[[ Supplied material open ]]

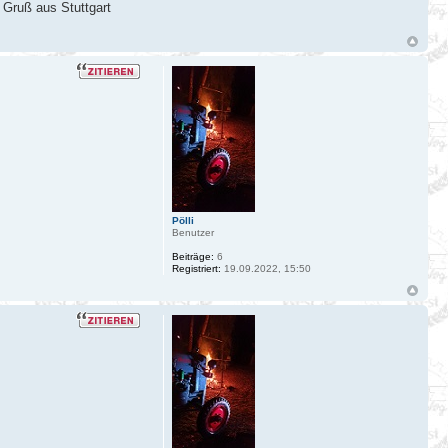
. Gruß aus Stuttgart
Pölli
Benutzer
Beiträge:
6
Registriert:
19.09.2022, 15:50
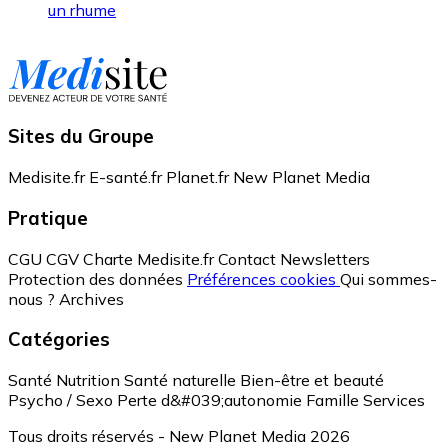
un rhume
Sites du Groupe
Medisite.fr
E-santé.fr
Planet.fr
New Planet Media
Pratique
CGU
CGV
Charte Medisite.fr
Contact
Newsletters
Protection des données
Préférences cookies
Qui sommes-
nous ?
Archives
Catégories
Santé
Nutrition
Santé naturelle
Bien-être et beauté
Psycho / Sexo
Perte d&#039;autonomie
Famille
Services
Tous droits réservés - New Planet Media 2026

[[ Supplied material closed ]]
[[ Supplied material open ]]

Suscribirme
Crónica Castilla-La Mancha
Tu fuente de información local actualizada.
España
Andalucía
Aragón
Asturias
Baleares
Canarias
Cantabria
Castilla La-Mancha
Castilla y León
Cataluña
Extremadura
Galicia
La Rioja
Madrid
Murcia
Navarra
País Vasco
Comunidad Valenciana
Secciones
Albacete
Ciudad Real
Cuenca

[[ Supplied material closed ]]
[[ Supplied material open ]]

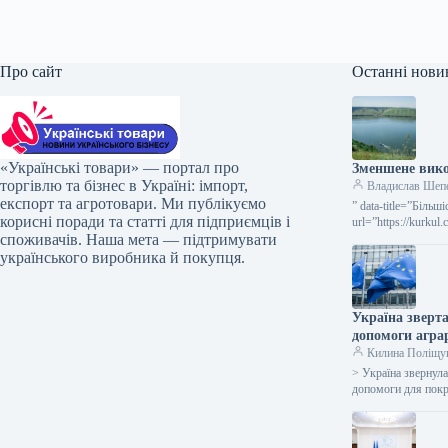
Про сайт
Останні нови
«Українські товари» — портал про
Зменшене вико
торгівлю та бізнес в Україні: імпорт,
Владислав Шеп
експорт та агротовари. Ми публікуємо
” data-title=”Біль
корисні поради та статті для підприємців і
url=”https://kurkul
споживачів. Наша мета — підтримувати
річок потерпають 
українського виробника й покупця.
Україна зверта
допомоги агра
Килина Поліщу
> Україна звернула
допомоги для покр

[[ Supplied material closed ]]

→ Problem description: Across the records above, show each line containing the word "Media".

→ Answer box:
New Planet Media
Tous droits réservés - New Planet Media 2026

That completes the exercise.